Trump Tebar Ancaman Soal Dedolarisasi, Begini Reaksi BRICS

JAKARTA – BRICS bereaksi berhadapan dengan terpilihnya Donald Trump sebagai Presiden Amerika Serikat (AS), mengisyaratkan bahwa masuknya kembali Trump ke Gedung Putih tidak ada akan menghalangi perkembangan aliansi tersebut. Blok BRICS akan terus menggalakkan rencana dedolarisasi serta tidak ada memiliki rencana untuk mundur dari kerangka kerjanya.

Negara-negara anggota BRICS terus meningkatkan kekuatan kerja mirip serta inisiatif ekonomi global merekan terlepas siapa yang digunakan berkuasa dalam Gedung Putih. Presiden lembaga analitis Brasil CMA Group Jose Juan Sanches, mengungkapkan bahwa BRICS tidaklah akan mengubah perspektifnya meskipun Trump sudah pernah diambil sumpahnya pada Januari tahun depan.

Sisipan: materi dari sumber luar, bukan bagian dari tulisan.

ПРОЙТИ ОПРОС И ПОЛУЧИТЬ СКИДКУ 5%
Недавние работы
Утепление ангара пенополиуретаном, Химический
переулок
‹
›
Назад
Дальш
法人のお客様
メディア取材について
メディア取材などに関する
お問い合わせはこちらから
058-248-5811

“Kita dapat mendekati permasalahan ini dari dua perspektif dunia usaha juga politik. Dari sudut pandang ekonomi, yang mana perkembangannya semata-mata bergantung pada situasi lingkungan ekonomi global tidaklah akan ada masalah,” ujar Sanches, dikutipkan dari Watcher Guru, Hari Sabtu (9/11/2024), menjawab pertanyaan mengenai masa depan BRICS usai Trump terpilih menjadi Presiden AS.

Trump baru-baru ini bersumpah untuk meningkatkan tarif sebesar 100% apabila negara-negara BRICS mencoba untuk mengakhiri ketergantungan pada dolar AS.

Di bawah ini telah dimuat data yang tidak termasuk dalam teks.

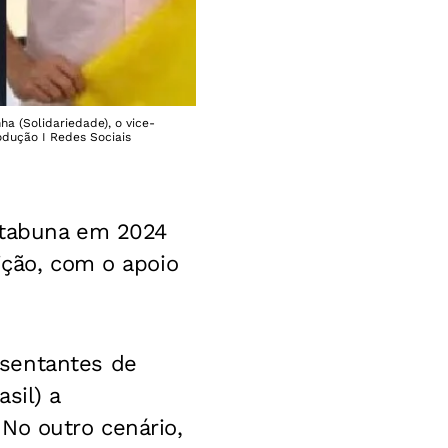
a (Solidariedade), o vice-
odução I Redes Sociais
 Itabuna em 2024
ição, com o apoio
esentantes de
sil) a
No outro cenário,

“Jika ada negara yang tersebut menyatakan untuk saya, Pak, kami sangat menyukai Anda, tetapi kami tidaklah lagi menggunakan dolar Negeri Paman Sam sebagai mata uang cadangan juga tak menggunakannya lagi, saya akan mengungkapkan tiada apa-apa. Anda akan membayar tarif 100% untuk semua yang digunakan Anda jual pada AS. Kami menyukai komoditas Anda, saya harap Anda berjualan banyak item ke AS, tetapi Anda harus membayar pajak 100%,” katanya.

Trump menjelaskan bahwa negara-negara BRICS akan mengikuti apabila tarif 100% diberlakukan untuk produk-produk merekan yang mana masuk ke AS.

“Pak, merupakan suatu kehormatan untuk tetap saja menggunakan mata uang cadangan. Anda tiada mempunyai orang lain yang tersebut dapat berbicara seperti itu,” katanya.

Tarif 100% akan memaksa negara-negara BRICS untuk meninggalkan inisiatif dedolarisasi sebab sektor impor dan juga ekspor mereka itu akan terpukul. Memberlakukan tarif 100% terbukti mahal akan merugikan neraca keuangan mereka.